3) SD23 implemented SOGI(sexual orientation and gender identity) a few years ago to help bring education and health to students from K-12.
They have come together with local LGBTQ+ community leaders at The Bridge and The Foundry, also the Etcetera Youth Group that is part of the Kelowna Pride Society, to give links and resources to students and staff to help give the tools to teach and learn at all ages.
I believe that giving the proper tools is invaluable to all children.
4) Showing our children that all information is just a click away is great. We need them to know and understand that not everything they read and see is real, and they need to use their critical thinking skills to understand and analyze everything and coming up with their own ideologies to decide what to believe.
In today’s day and age of technology we have to embrace our new way of life, and teach all students to be creative and critical thinkers.
1) I have cited several issues that are cause for concern. These can be viewed on my website votemr.p.com and on Facebook.
Issue: Special Needs Designation is an extremely high bar: Both myself as an educator and my wife as an educational assistant (EA) saw this first hand in the classroom. When a designation has been approved, the student is provided with an EA. Unfortunately, within that same class there are other students who have not been designated but are struggling.

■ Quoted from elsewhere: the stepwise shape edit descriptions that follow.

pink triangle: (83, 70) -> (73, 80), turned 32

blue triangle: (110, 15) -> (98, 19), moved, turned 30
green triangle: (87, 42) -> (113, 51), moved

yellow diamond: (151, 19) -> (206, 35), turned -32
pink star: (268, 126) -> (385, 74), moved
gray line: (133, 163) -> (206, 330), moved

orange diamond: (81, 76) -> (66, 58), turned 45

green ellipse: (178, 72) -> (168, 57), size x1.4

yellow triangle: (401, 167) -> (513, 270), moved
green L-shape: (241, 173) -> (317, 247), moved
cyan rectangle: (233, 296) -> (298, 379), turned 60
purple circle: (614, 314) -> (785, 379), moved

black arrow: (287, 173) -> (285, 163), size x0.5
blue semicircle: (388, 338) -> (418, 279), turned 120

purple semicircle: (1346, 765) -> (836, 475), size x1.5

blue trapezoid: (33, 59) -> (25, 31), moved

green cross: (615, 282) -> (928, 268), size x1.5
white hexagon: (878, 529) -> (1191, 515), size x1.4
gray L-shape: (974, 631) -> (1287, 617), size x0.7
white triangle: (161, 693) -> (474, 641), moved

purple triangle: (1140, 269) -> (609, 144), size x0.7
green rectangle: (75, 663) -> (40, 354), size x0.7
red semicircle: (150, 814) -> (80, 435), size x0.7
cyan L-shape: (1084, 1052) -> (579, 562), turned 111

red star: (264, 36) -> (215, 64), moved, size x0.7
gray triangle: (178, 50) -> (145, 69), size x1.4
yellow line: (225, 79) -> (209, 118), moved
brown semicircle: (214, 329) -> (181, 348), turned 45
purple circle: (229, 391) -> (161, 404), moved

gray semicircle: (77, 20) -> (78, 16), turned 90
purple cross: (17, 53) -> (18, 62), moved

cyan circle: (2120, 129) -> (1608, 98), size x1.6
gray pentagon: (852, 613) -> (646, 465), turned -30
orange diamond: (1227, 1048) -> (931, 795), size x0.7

Now, the EA usually divides her time between her assigned student and the others that are struggling. A recent phone conversation with a parent of a designated student spoke of his own child’s experience, stating that “the EA was working with several other students thus reducing the time his child was receiving one on one.”
This parent sympathized with the students that needed help; however, the help was coming at his child’s expense. As it stands now, the high criteria for special needs designation only serves as smoke and mirrors to exclude students that are truly in need of support. This must be changed.
2) I am probably the only candidate that has actually taught French Immersion within a SD 23 dual track school. There was cohesion among staff members and the students and has been a tried-and-true method of delivery at SD 23 for 30-plus years. In side-by-side research studies, the edge goes to dual track.
As an aside, the KSS French Immersion overcrowding and the angst that some of the proposed solutions have generated, will require true consultation and doing what is the least disruptive to the students. As a trustee, I look forward to being part of the consultative process and reaching a workable solution.
3) In the words of Noble Peace Prize Laureate Desmond Tutu: “An inclusive, good quality education, is a foundation for a dynamic and equitable society.” One of the largest problems from an interpersonal perspective is intolerance which breeds hatred when unchallenged.
We have seen all too often the consequences of intolerance when it targets LGBQT+ leading to their marginalization, feelings of being less than and violence. Our district has had in place the ministry of education mandated programs to attempt to raise the level of consciousness regarding the societal need for full inclusiveness free of antiquated prejudices. In my opinion, these programs are being delivered in a very sensitive and open manner.
4) To date, the education ministry has focused on the importance of students acquiring the skill sets to be critical thinkers. To this end, our district has over the past few years put in place the Life Long Learner Program.
Students are given the tools to analyze, research and vet various types of source materials and to know the difference between empirical evidence or subjective opinion being peddled as fact.
Going forward, the abundance of social media platforms that deny scientific proof and promote outright fabrications, necessitate the need to reinforce and augment these Life Long Learner programs.